Çıkarları uğruna dostunu bile
yarı yolda bırakan emperyalist Amerika, dünyanın süper gücü olduğunu iddia
etmekte ve bazı ülkeleri kendisine itaat etmeleri için tehdit etmektedir. Bunlarla
yetinmeyip, birden fazla etnik kökenin yaşadığı ülkelerin toplumları arasına da nifak tohumu ekerek rant sağlamaya çalışmaktadır.

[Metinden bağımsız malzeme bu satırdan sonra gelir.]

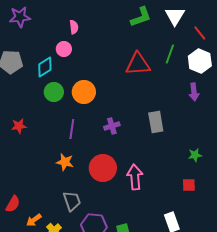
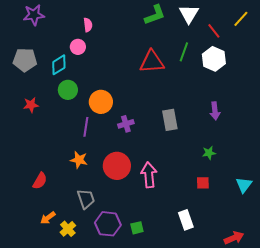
orange circle: (84, 92) -> (101, 102), moved
purple arrow: (194, 92) -> (215, 111), moved
red star: (19, 126) -> (31, 105), moved
red semicircle: (13, 204) -> (40, 181), moved

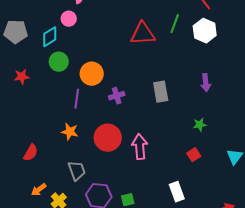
red square: (203, 183) -> (194, 155), turned -32

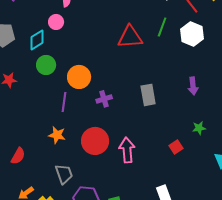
green star: (200, 125) -> (199, 128), moved
red square: (194, 155) -> (176, 147), moved

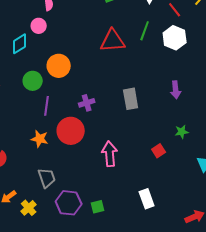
green circle: (46, 65) -> (33, 81), moved
orange circle: (79, 77) -> (59, 66), moved
red circle: (95, 141) -> (71, 131), moved

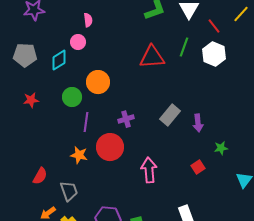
purple arrow: (176, 90) -> (198, 123), moved
gray rectangle: (131, 99) -> (170, 115), turned 50
gray trapezoid: (47, 178) -> (69, 191), moved

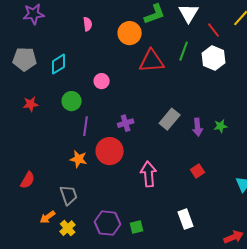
pink circle: (78, 42) -> (102, 81), moved
orange circle: (98, 82) -> (130, 33), moved
green star: (221, 148) -> (221, 126), moved
red semicircle: (40, 176) -> (28, 180), moved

Gelelim savaşların sonuçlarına…
Bize göre en önemli ama onlara
göre en önemsiz sonuç, savaşın; kadınlar,yaşlılar ve hatta çocukların üzerinde
bıraktığı etkiler. Kadınlar; ailelerinin gözleri önünde tecavüze uğramakta, hamile
olanların karınları deşilerek bebekleri çıkartılmakta, yaşlılar; halsiz
bedenlerine rağmen türlü işkencelere maruz kalmakta, çocuklar ise ya diri diri
gömülerek ya da kurşun yağdırarak öldürülmektedirler. Şahsen başka bir nedene
gerek yok diye düşünüyorum. Ha ille de başka bir sebep arıyorsanız da, şuan
Afrika’da yaşanan hayata bir göz atın derim. Zamanında kendilerine yönelik
uygulanan sömürgeler, su bulmakta zorlanan ve açlıktan kemikleri gözüken
insanlarla karşı karşıya getiriyor bizi maalesef.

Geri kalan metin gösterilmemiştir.